# Population growth and an old grid.



## readytogo (Apr 6, 2013)

While many are concern with an EMP attack or nuclear dooms day scenario I`m very much concern with the population growth and the fact that our inner structure is falling apart do to age ,having seen some of those reports is somewhat frightening.
http://energy.gov/articles/top-9-things-you-didnt-know-about-americas-power-grid

Old article but very real.
http://energyblog.nationalgeographi...major-real-life-threats-to-the-electric-grid/

http://www.washingtonpost.com/local...-electricity/2012/08/01/gJQAB5LDQX_story.html

So a solar system ,not to big just to run a fridge and a few fans is not a bad idea ,even a 3 way small refrigerator will do ,but then again so is the money and space to have all this ,oh well back to no power at all would be fun at my old age.


----------



## tsrwivey (Dec 31, 2010)

Sealing the border would slow the population growth. Returning those here illegally back to their country of origin would help as would removing the benefits of the chronically unemployed to breed. 
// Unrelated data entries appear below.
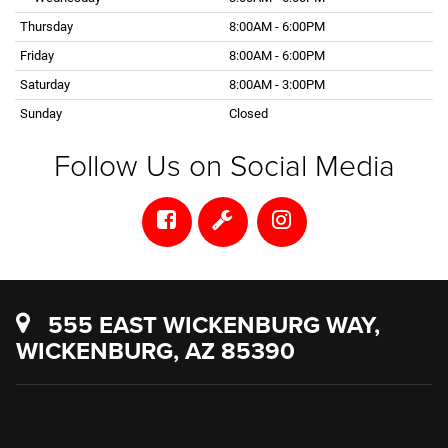
Thursday
8:00AM - 6:00PM
Friday
8:00AM - 6:00PM
Saturday
8:00AM - 3:00PM
Sunday
Closed
Follow Us on Social Media
555 EAST WICKENBURG WAY,
WICKENBURG, AZ 85390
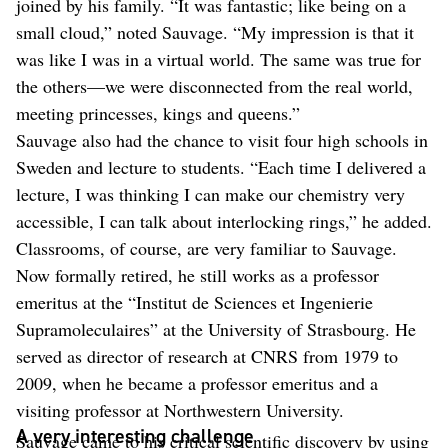
joined by his family. “It was fantastic; like being on a
small cloud,” noted Sauvage. “My impression is that it
was like I was in a virtual world. The same was true for
the others—we were disconnected from the real world,
meeting princesses, kings and queens.”
Sauvage also had the chance to visit four high schools in
Sweden and lecture to students. “Each time I delivered a
lecture, I was thinking I can make our chemistry very
accessible, I can talk about interlocking rings,” he added.
Classrooms, of course, are very familiar to Sauvage.
Now formally retired, he still works as a professor
emeritus at the “Institut de Sciences et Ingenierie
Supramoleculaires” at the University of Strasbourg. He
served as director of research at CNRS from 1979 to
2009, when he became a professor emeritus and a
visiting professor at Northwestern University.
A very interesting challenge
Sauvage came to his critical scientific discovery by using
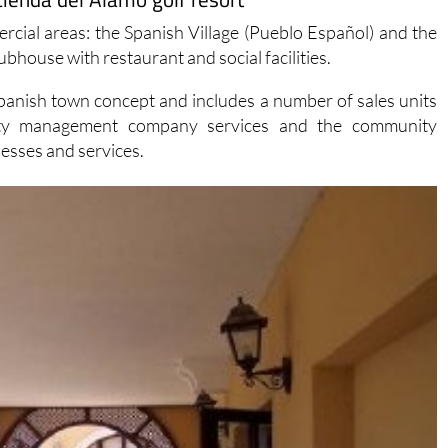
cial areas: the Spanish Village (Pueblo Español) and the
ubhouse with restaurant and social facilities.
Spanish town concept and includes a number of sales units
operty management company services and the community
nesses and services.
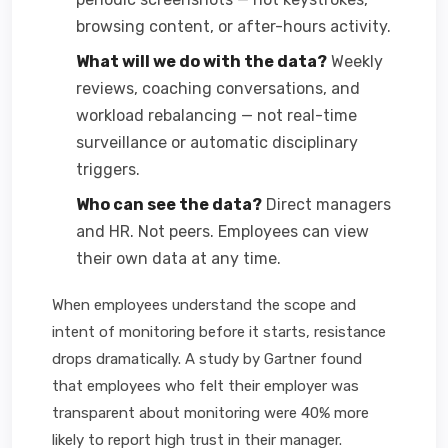
browsing content, or after-hours activity.
What will we do with the data?
Weekly
reviews, coaching conversations, and
workload rebalancing — not real-time
surveillance or automatic disciplinary
triggers.
Who can see the data?
Direct managers
and HR. Not peers. Employees can view
their own data at any time.
When employees understand the scope and
intent of monitoring before it starts, resistance
drops dramatically. A study by Gartner found
that employees who felt their employer was
transparent about monitoring were 40% more
likely to report high trust in their manager.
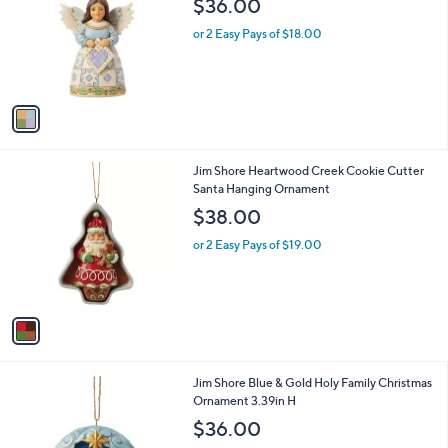
$36.00
l
e
o
or 2 Easy Pays of $18.00
r
s
A
v
a
i
l
1
Jim Shore Heartwood Creek Cookie Cutter
a
C
Santa Hanging Ornament
b
o
l
$38.00
l
e
o
or 2 Easy Pays of $19.00
r
s
A
v
a
i
l
1
Jim Shore Blue & Gold Holy Family Christmas
a
C
Ornament 3.39in H
b
o
l
$36.00
l
e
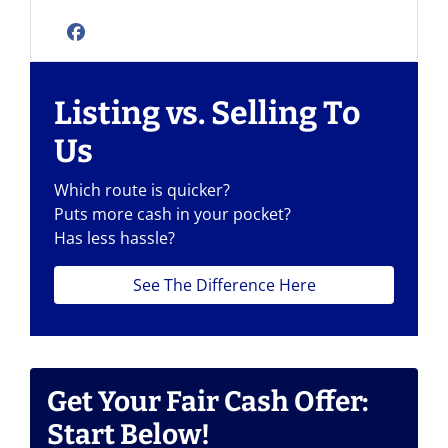
Facebook
Listing vs. Selling To
Us
Which route is quicker?
Puts more cash in your pocket?
Has less hassle?
See The Difference Here
Get Your Fair Cash Offer:
Start Below!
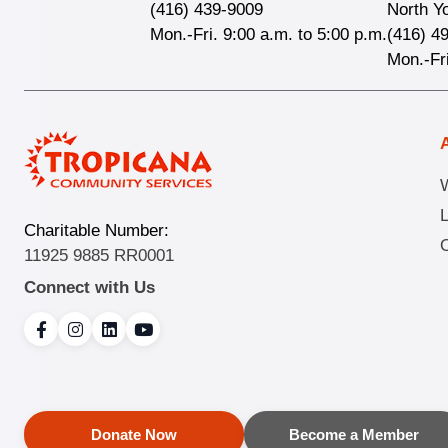
(416) 439-9009
North Y
Mon.-Fri. 9:00 a.m. to 5:00 p.m.
(416) 4
Mon.-Fri
Charitable Number:
O
11925 9885 RR0001
Connect with Us
Donate Now
Become a Member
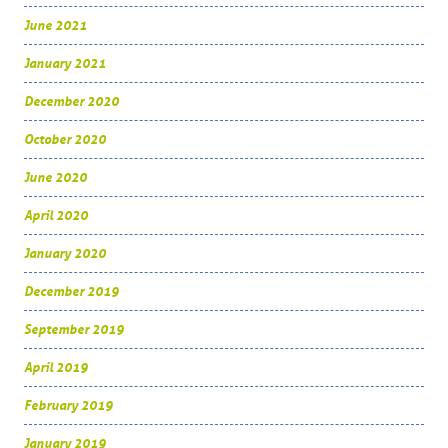
June 2021
January 2021
December 2020
October 2020
June 2020
April 2020
January 2020
December 2019
September 2019
April 2019
February 2019
January 2019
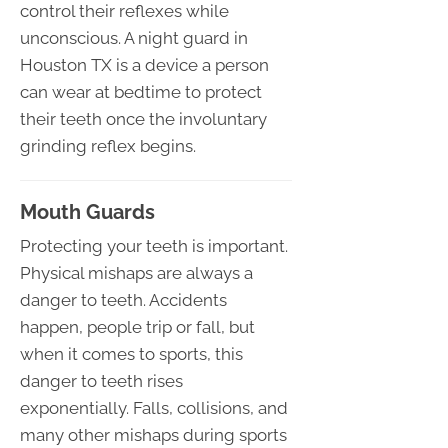
control their reflexes while
unconscious. A night guard in
Houston TX is a device a person
can wear at bedtime to protect
their teeth once the involuntary
grinding reflex begins.
Mouth Guards
Protecting your teeth is important.
Physical mishaps are always a
danger to teeth. Accidents
happen, people trip or fall, but
when it comes to sports, this
danger to teeth rises
exponentially. Falls, collisions, and
many other mishaps during sports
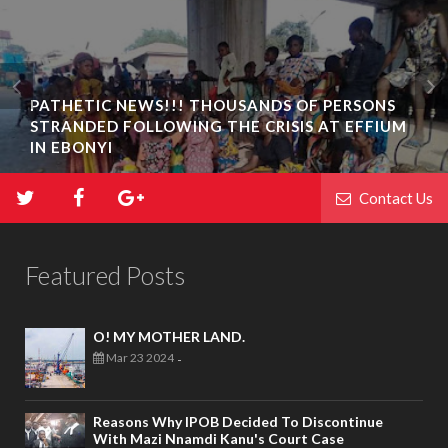
PATHETIC NEWS!!! THOUSANDS OF PERSONS
STRANDED FOLLOWING THE CRISIS AT EFFIUM
IN EBONYI
Contact Us
Featured Posts
O! MY MOTHER LAND.
Mar 23 2024
-
Reasons Why IPOB Decided To Discontinue
With Mazi Nnamdi Kanu's Court Case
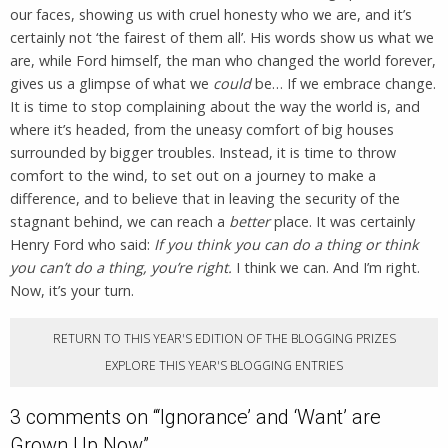
our faces, showing us with cruel honesty who we are, and it’s
certainly not ‘the fairest of them all’. His words show us what we
are, while Ford himself, the man who changed the world forever,
gives us a glimpse of what we
could
be… If we embrace change.
It is time to stop complaining about the way the world is, and
where it’s headed, from the uneasy comfort of big houses
surrounded by bigger troubles. Instead, it is time to throw
comfort to the wind, to set out on a journey to make a
difference, and to believe that in leaving the security of the
stagnant behind, we can reach a
better
place. It was certainly
Henry Ford who said:
If you think you can do a thing or think
you can’t do a thing, you’re right.
I think we can. And I’m right.
Now, it’s your turn.
RETURN TO THIS YEAR'S EDITION OF THE BLOGGING PRIZES
EXPLORE THIS YEAR'S BLOGGING ENTRIES
3 comments on “
‘Ignorance’ and ‘Want’ are
Grown Up Now
”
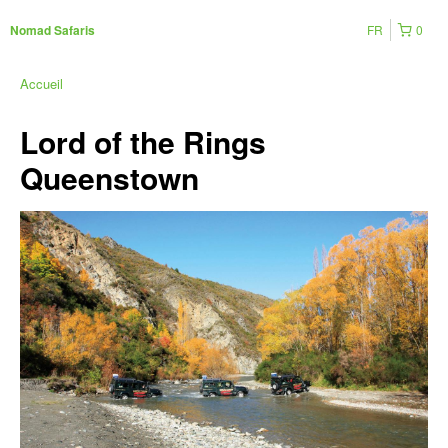
FR
0
Nomad Safaris
Accueil
Lord of the Rings
Queenstown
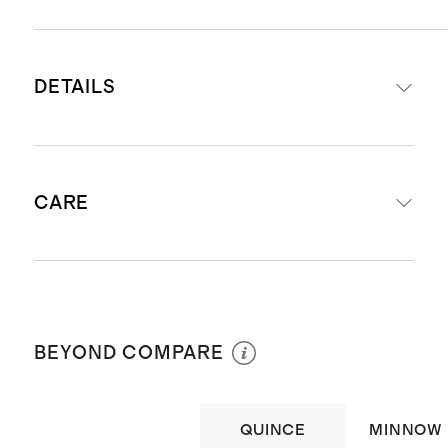
DETAILS
Made from 100% Recycled
CARE
Polyester. Liner made from 90%
Recycled Polyester 10% Elastane
UPF 50+ Fabric - Protects your
Machine wash cold inside out with
little one by blocking 98% of the
like colors. Do not bleach. Line dry. Do
Sun's harmful UV rays
BEYOND COMPARE
not iron. Do not dry clean.
OEKO-TEX Certified
Salt water and Chlorine resistant
QUINCE
MINNOW
Draw cord at waist with mesh liner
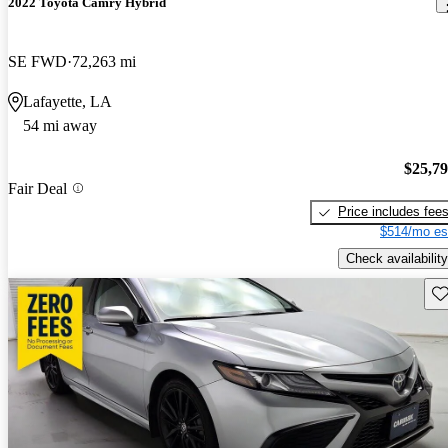
2022 Toyota Camry Hybrid
SE FWD
72,263 mi
Lafayette, LA
54 mi away
$25,7
Fair Deal
Price includes fee
$514/mo es
Check availability
Sav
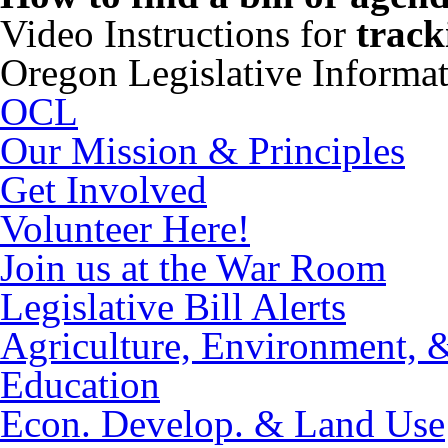
Video Instructions for
track
Oregon Legislative Informa
OCL
Our Mission & Principles
Get Involved
Volunteer Here!
Join us at the War Room
Legislative Bill Alerts
Agriculture, Environment, 
Education
Econ. Develop. & Land Use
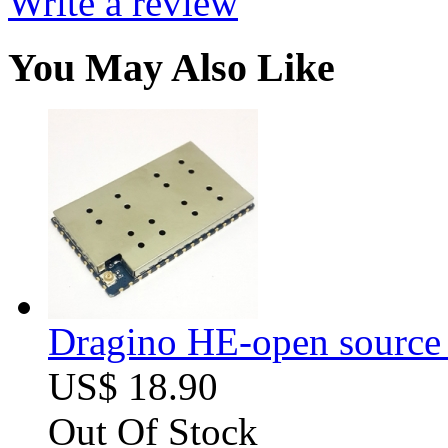
Write a review
You May Also Like
Dragino HE-open source
US$ 18.90
Out Of Stock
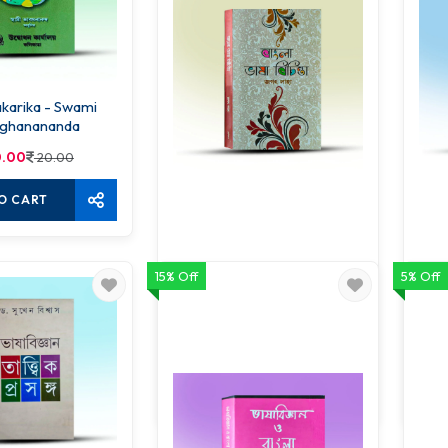
ika - Swami
ghanananda
.00
20.00
O CART
15% Off
5% Off
Bangla Bhasha Bichinta
68.00
80.00
ADD TO CART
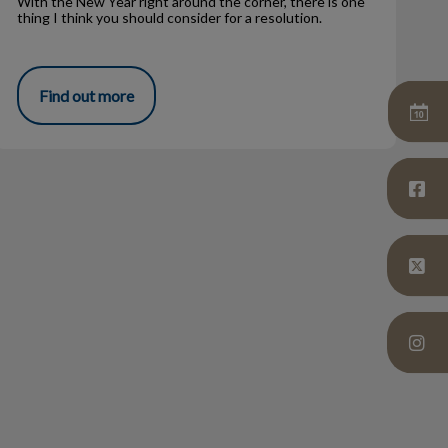
With the New Year right around the corner, there is one
thing I think you should consider for a resolution.
Find out more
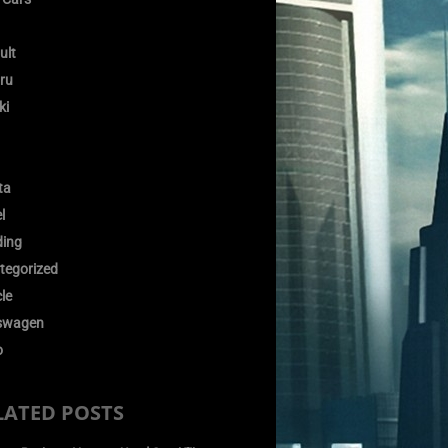
ult
ru
ki
ta
l
ding
tegorized
le
swagen
o
LATED POSTS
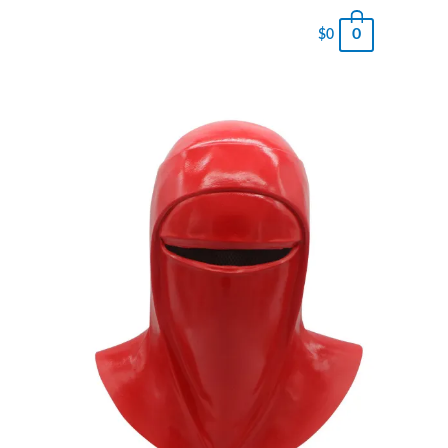
0
$
0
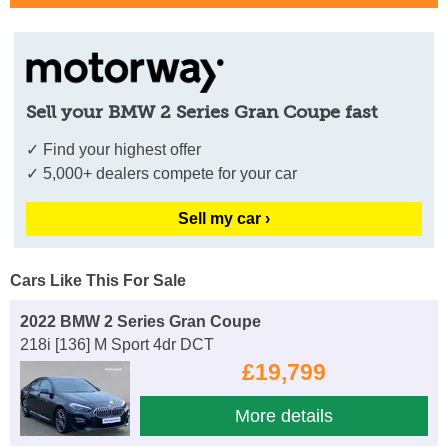
Sell your BMW 2 Series Gran Coupe fast
✓ Find your highest offer
✓ 5,000+ dealers compete for your car
Sell my car ›
Cars Like This For Sale
2022 BMW 2 Series Gran Coupe
218i [136] M Sport 4dr DCT
£19,799
More details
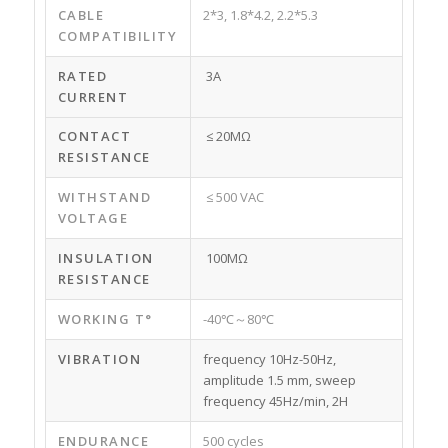
CABLE
2*3, 1.8*4.2, 2.2*5.3
COMPATIBILITY
RATED
3A
CURRENT
CONTACT
≤ 20MΩ
RESISTANCE
WITHSTAND
≤ 500 VAC
VOLTAGE
INSULATION
100MΩ
RESISTANCE
WORKING T°
-40℃～80℃
VIBRATION
frequency 10Hz-50Hz,
amplitude 1.5 mm, sweep
frequency 45Hz/min, 2H
ENDURANCE
500 cycles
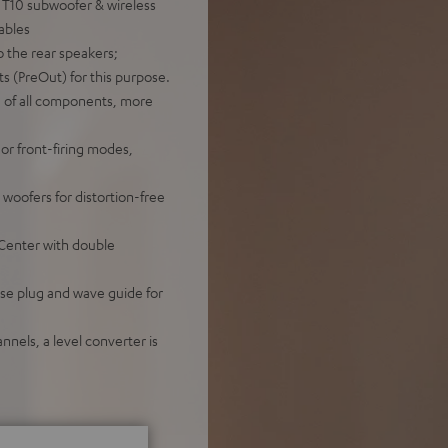
 T10 subwoofer & wireless
cables
o the rear speakers;
s (PreOut) for this purpose.
g of all components, more
or front-firing modes,
oofers for distortion-free
 Center with double
se plug and wave guide for
nnels, a level converter is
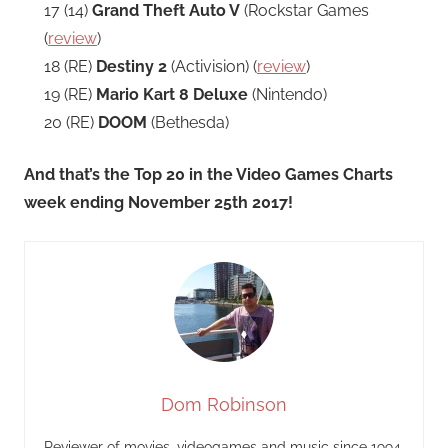
17 (14)
Grand Theft Auto V
(Rockstar Games
(
review
)
18 (RE)
Destiny 2
(Activision) (
review
)
19 (RE)
Mario Kart 8 Deluxe
(Nintendo)
20 (RE)
DOOM
(Bethesda)
And that’s the Top 20 in the Video Games Charts
week ending November 25th 2017!
Dom Robinson
Reviewer of movies, videogames and music since 1994.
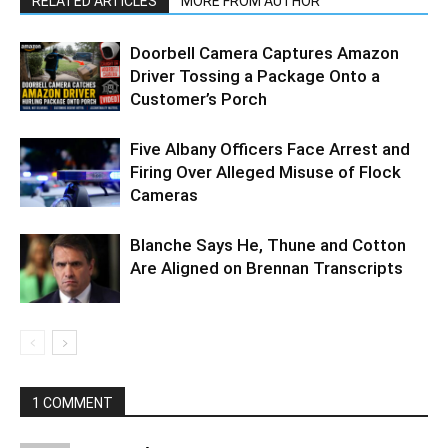
RELATED ARTICLES
MORE FROM AUTHOR
Doorbell Camera Captures Amazon
Driver Tossing a Package Onto a
Customer’s Porch
Five Albany Officers Face Arrest and
Firing Over Alleged Misuse of Flock
Cameras
Blanche Says He, Thune and Cotton
Are Aligned on Brennan Transcripts
1 COMMENT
Obama & his EPA have made it so expensive to build power plants or expand the capacity of existing ones that few are doing so. Meanwhile existing plants are having to make expensive upgrades to comply with all the new regulations so we get to pay more for less. You can send the thank you cards to 1600 Pennsylvania Ave. The rules may all change now though. I hear George Soros is taking advantage of the significantly reduced price of coal stocks & buying like crazy. He funds many of the Dumocratic organizations so I have a sneaking suspicion coal may very well become not so bad again.


----------